CCv4.0 emphasizes that **HRM findings must not be interpreted in isolation**. Accurate diagnosis requires integration of:

1. **Clinical Symptoms:**

  • Dysphagia, regurgitation, chest pain, or other relevant complaints.

2. **Supportive Testing:**

  • Timed barium esophagogram (to assess esophageal emptying).
  • EndoFLIP (to evaluate EGJ distensibility).
  • Impedance testing (to assess bolus transit or reflux).

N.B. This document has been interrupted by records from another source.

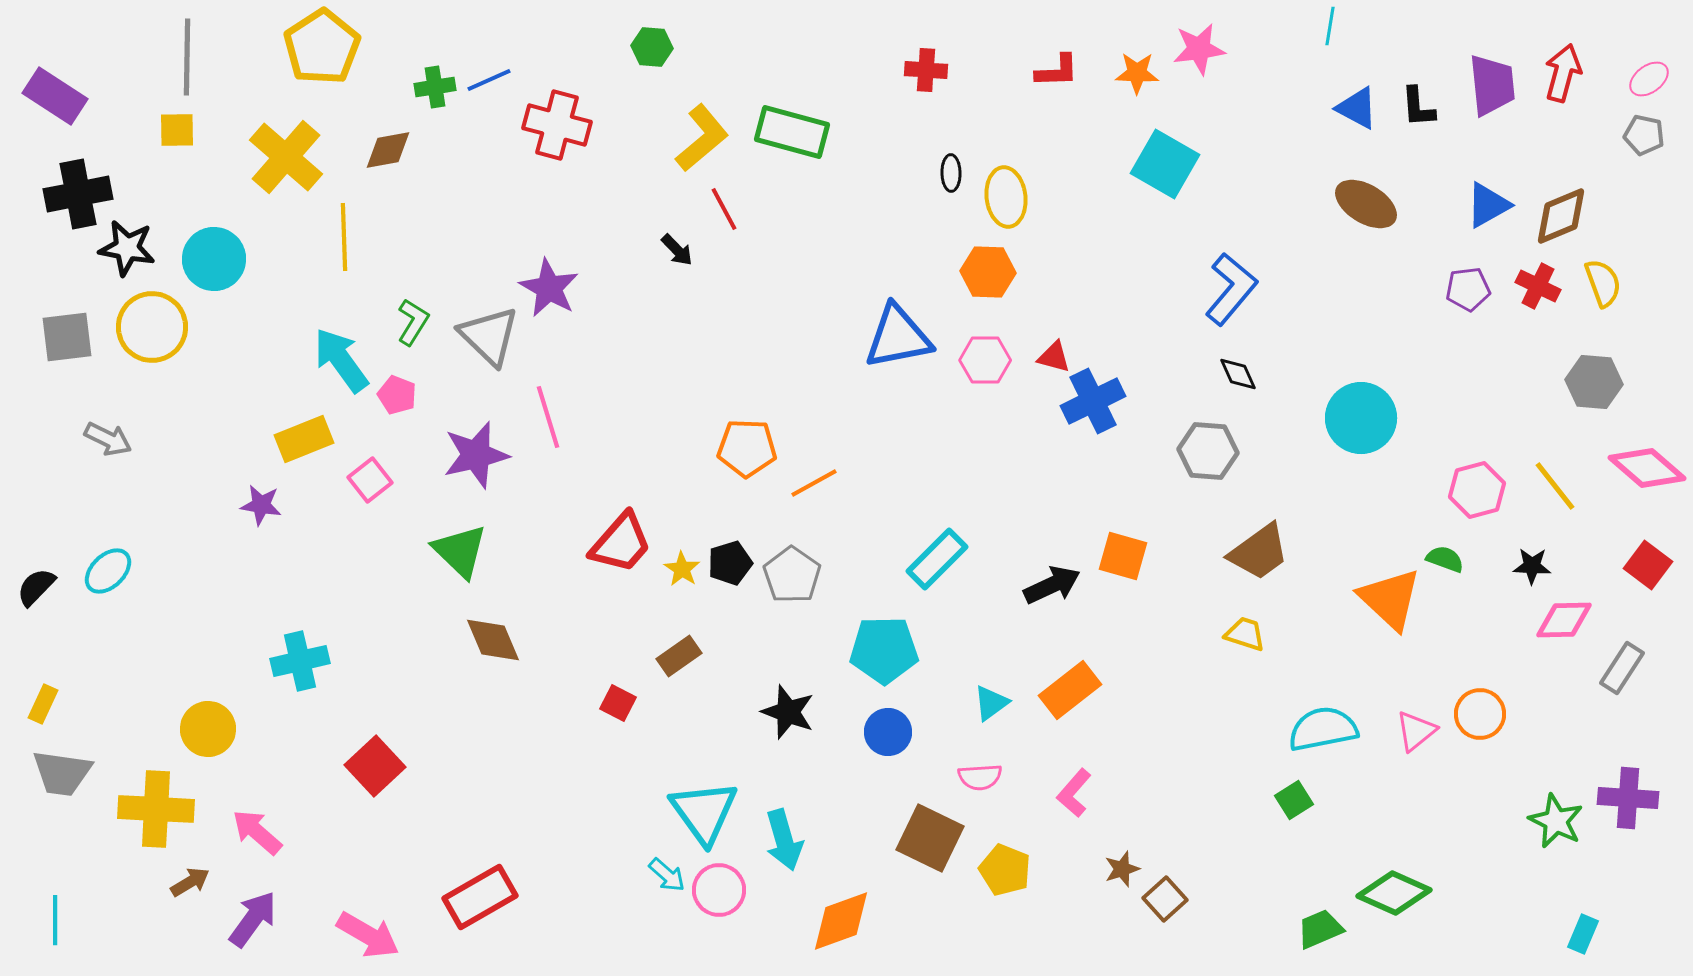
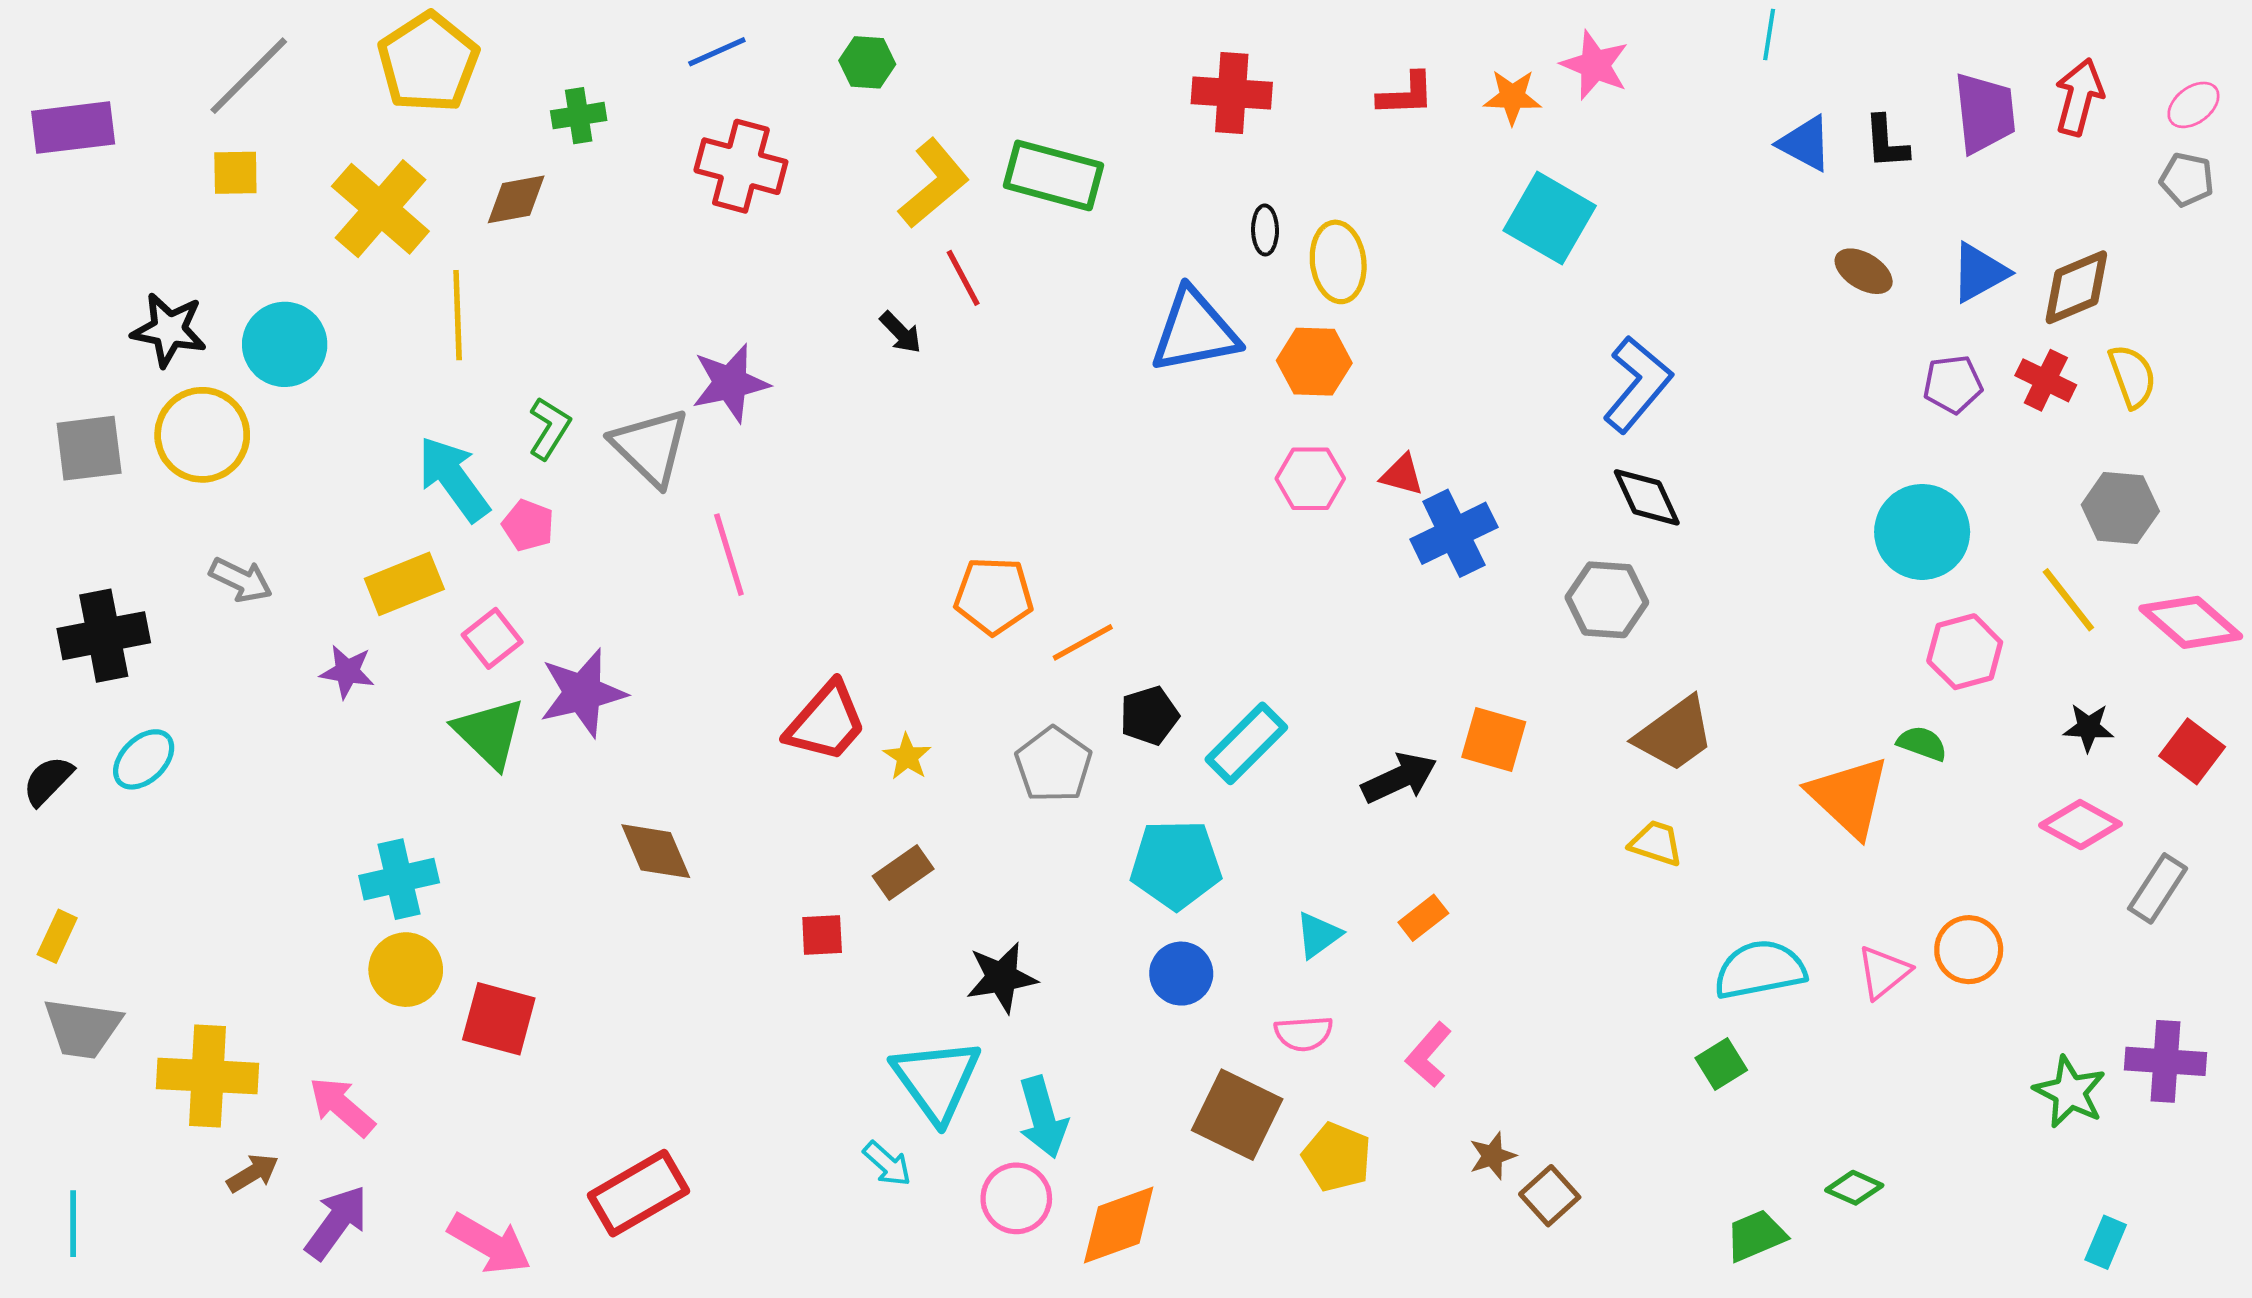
pink star: (1199, 49) -> (1595, 65), turned 30
gray line: (187, 57) -> (249, 76), turned 44
red cross: (926, 70) -> (1232, 93), size x1.4
blue line: (489, 80) -> (717, 52), moved
purple rectangle: (55, 96) -> (73, 128), turned -40
black cross: (78, 194) -> (104, 636), moved
brown ellipse: (1366, 204) -> (1864, 271), moved, size x0.7
purple star: (549, 288) -> (730, 383), turned 30
blue triangle: (898, 337) -> (1195, 331), moved
black diamond: (1238, 374) -> (1647, 497), size x1.4
cyan circle: (1361, 418) -> (1922, 532), moved
gray arrow: (108, 439) -> (241, 580), moved
purple star: (476, 455) -> (583, 693), moved
yellow line: (1555, 486) -> (2068, 600), moved
green triangle: (460, 551) -> (489, 733), moved
black pentagon: (730, 563) -> (1149, 716), moved
black star: (1532, 566) -> (2088, 727), moved
pink diamond: (1564, 620) -> (2080, 825), turned 30
orange rectangle: (1070, 690) -> (1423, 918), size x0.6
red square: (618, 703) -> (822, 935), turned -30
black star: (788, 712) -> (1002, 978), moved, turned -30
yellow circle: (208, 729) -> (406, 970), moved
red square: (375, 766) -> (499, 1019), turned -32
pink circle: (719, 890) -> (1016, 1198), moved
green diamond: (1394, 893) -> (1854, 1188), size x0.6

3. **Exclusion of Secondary Causes:**

  • Rule out mechanical obstruction (e.g., tumor, stricture, hiatus hernia).
  • Consider prior surgeries, medications (e.g., opioids), or systemic diseases (e.g., scleroderma).

---

### **Clinical Implications**

The refinements in CCv4.0 enhance diagnostic precision and guide personalized treatment strategies, such as:

  • **Pharmacologic Therapy:** For hypercontractile disorders or reflux-associated symptoms.
  • **Endoscopic Interventions:** POEM, pneumatic dilation, or botulinum toxin for achalasia.
  • **Surgical Options:** Heller’s myotomy or fundoplication for refractory cases.

By integrating manometric findings with clinical and supportive data, CCv4.0 provides a robust framework for diagnosing and managing esophageal motility disorders effectively.